Students from the junior division, which includes sixth through eighth grade, can add on to their projects or create new ones when they join the senior division, which includes ninth through 12th grade. From GNOSEF, 60 students are selected to go on to the Louisiana State Science and Engineering Fair, and four are selected to move directly on to the International Science and Engineering Fair, regardless of how they place at the state level.
Michelle Sanchez, a senior professor of practice at Tulane, works as the director of the Center for K-12 STEM Education, which puts on the GNOSEF. She has been involved with GNOSEF for 13 years and has been the sole fair director for the last eight. Her work is year-round and involves much more than organizing the annual fair.
“We do teacher workshops in the summer and the fall where I write grants to get teacher stipends, so [teacher’s] time is paid for when they come to these workshops,” Sanchez said.
Tulane graduate and undergraduate students also help with running the fair. Specifically, Sanchez teaches two service learning courses, which help run the fair, with the undergraduate students even acting as judges for the middle school events.
“College students impact these young students sometimes even more than other judges because they are seen as close in age and just having gone through the same life experiences including participating in poster sessions. They are seen as near-peer mentors and young students tend to be more comfortable asking questions,” Sanchez said.

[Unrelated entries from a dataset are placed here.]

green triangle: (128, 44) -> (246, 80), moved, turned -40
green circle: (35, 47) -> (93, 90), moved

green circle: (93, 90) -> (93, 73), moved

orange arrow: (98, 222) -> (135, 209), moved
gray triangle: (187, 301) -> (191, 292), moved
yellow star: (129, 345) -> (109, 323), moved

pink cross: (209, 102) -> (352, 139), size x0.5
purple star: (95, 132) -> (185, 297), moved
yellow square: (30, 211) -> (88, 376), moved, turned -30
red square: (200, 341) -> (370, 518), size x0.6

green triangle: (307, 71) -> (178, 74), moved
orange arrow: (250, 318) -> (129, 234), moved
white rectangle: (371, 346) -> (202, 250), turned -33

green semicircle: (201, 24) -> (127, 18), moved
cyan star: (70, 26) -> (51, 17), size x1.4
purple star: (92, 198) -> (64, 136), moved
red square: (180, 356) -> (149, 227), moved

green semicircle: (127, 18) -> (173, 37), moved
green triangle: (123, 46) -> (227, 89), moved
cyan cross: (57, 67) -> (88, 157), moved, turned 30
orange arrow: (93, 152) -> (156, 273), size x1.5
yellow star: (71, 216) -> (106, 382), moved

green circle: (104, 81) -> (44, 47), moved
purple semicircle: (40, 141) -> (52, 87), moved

Sanchez’s main goal for the future of GNOSEF is an increased focus on teacher’s hard work.
“The number one goal to me is the…teachers and [promoting] appreciation for the time that they spend on this,” Sanchez said. “That has been a priority in terms of getting funding for them.”

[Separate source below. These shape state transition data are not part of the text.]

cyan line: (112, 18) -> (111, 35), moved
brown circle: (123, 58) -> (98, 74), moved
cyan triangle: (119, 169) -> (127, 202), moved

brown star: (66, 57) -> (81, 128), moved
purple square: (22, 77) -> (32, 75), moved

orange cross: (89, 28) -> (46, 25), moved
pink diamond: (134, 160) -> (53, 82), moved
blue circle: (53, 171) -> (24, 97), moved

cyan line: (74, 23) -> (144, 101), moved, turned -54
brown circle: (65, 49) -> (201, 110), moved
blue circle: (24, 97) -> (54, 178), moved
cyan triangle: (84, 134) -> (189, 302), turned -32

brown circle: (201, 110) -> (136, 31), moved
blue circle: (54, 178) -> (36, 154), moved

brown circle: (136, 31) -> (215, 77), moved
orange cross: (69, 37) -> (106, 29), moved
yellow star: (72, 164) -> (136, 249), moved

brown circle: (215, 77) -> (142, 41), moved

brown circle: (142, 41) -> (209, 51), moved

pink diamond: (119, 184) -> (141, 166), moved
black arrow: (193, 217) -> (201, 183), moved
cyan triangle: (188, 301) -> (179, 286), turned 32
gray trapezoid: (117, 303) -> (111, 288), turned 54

Hridesh Rajan, the dean of the School of Science and Engineering, helped present the awards for the fair, alongside Loyola University’s dean of the School of Liberal Arts and Sciences.

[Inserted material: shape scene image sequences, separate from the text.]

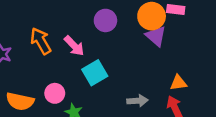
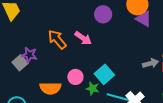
cyan square: (95, 73) -> (104, 74), moved
gray arrow: (137, 101) -> (151, 63), moved

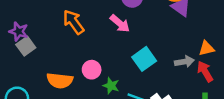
pink arrow: (83, 38) -> (120, 23), moved
purple star: (29, 55) -> (19, 31), moved
cyan square: (104, 74) -> (144, 59), moved

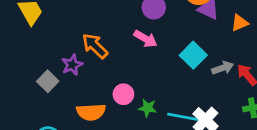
purple star: (19, 31) -> (72, 65), moved, turned -30
orange triangle: (206, 48) -> (240, 23), moved
cyan square: (144, 59) -> (193, 55), moved

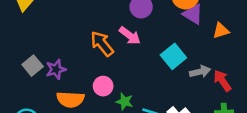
orange arrow: (95, 46) -> (102, 44), moved
purple star: (72, 65) -> (56, 69), moved

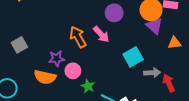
purple star: (56, 69) -> (57, 58), moved

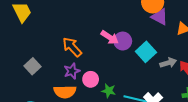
purple circle: (114, 13) -> (123, 41), moved
orange arrow: (78, 37) -> (72, 47), moved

“I am excited for students who will participate in the [ISEF] and in the Louisiana Science and Engineering Fair. It is a great honor to be selected to participate in these national and internationally competitive events,” Rajan said in a statement.
GNOSEF saw hundreds of talented students showing off their work, and Sanchez says the event was a success. At the event, 171 awards were given to 300 participating students, and GNOSEF gives out $60,000 in prizes, grants and scholarships to winners, teachers and schools.
“Seeing the kids as excited as they are when they win awards makes it all worthwhile,” Sanchez said. “It shows that everyone can be a winner in one sense or another.”